Not bad for a rookie.
It was the first time he’d ever run the 400 hurdles, he said. The longest he’d gone before was 300 meters in practice. And the race winner in 49.43, Jeshua Anderson, was a three-time NCAA champion for Washington State University with a best of 47.93.
In fact, Eaton’s time would have taken seventh in the USA national championships last year.
Of course, Eaton is world-class in the 110-meter high hurdles, where he has a best of 13.35 seconds. His best in the flat 400-meter dash is 45.64.
Eaton said that before Saturday’s race he had no idea what he would run.
“Now I see 48 [seconds] is possible,” he said. “I don’t see any reason why I wouldn’t be able to run 48,” which — if he means 48.0 — has been done by only several dozen men and would be less than a second off the best of Edwin Moses (47.02), the event’s greatest star.
Second after Anderson was Miles Ukaoma of Nebraska (49.76).
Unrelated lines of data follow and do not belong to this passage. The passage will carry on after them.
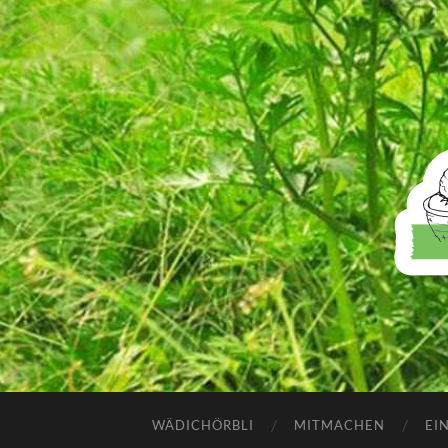
WÄDICHÖRBLI
MITMACHEN
EI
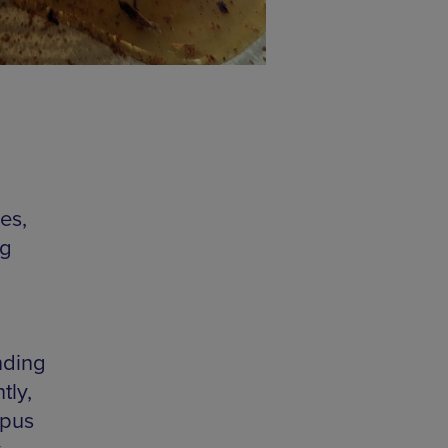
es,
ng
nding
tly,
mpus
He was trailed by Nigerian Olympian Amaechi Morton at 49.95, an Atlanta-born NCAA champion who came over to congratulate Eaton.
Eaton’s debut at the long hurdles — in lane 6 over 10 barriers around a complete lap — was long-awaited.
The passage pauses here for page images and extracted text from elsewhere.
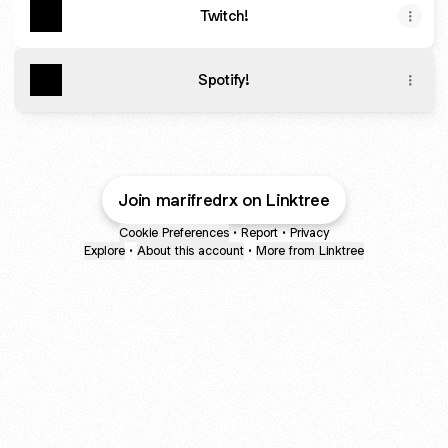
Twitch!
Spotify!
Join marifredrx on Linktree
Cookie Preferences
•
Report
•
Privacy
Explore
•
About this account
•
More from Linktree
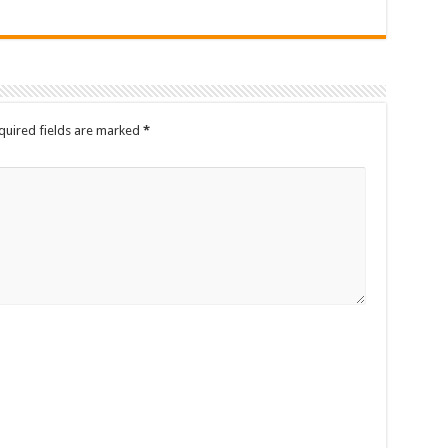
quired fields are marked
*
Asked why he was tackling the grueling event, the Nike-sponsored athlete said: “It’s an off-year,” with no Olympics of IAAF world outdoor championships. “Something different.”
Eaton said he ran 13 steps between hurdles until the sixth barrier, when he switched to 14 — meaning he switched legs that go over the hurdle first.
The majority of fans posting to the Track & Field News message board were impressed.
“I find that an awesome first go!” said one.
“You aren’t kidding,” said another. “The race is a man-killer and he put up a fantastic first effort.”
A third remarked: “If anyone was expecting [under] 49.50, then they probably don’t really understand our sport. That opener is remarkable.”
“The guy is a beast, a superman for even getting into this event,” said a fourth. “My deepest admiration and respect for the man.”
Eaton’s wife, Canadian Olympian and heptathlete Brianne Theisen-Eaton, also competed at the 56th Mt. SAC Relays under sunny skies and temperatures in the high 70s.
She was a matching fourth in the women’s elite invitational long jump, going 6.38 meters (just under 21 feet) behind event winner Whitney Gipson of Nike, who leaped 6.49 meters (21-3 1/2). And she took sixth in the 100-meter hurdles, clocking 13.08 seconds behind the winning 12.71 of Arkansas State’s Sharika Nelvis.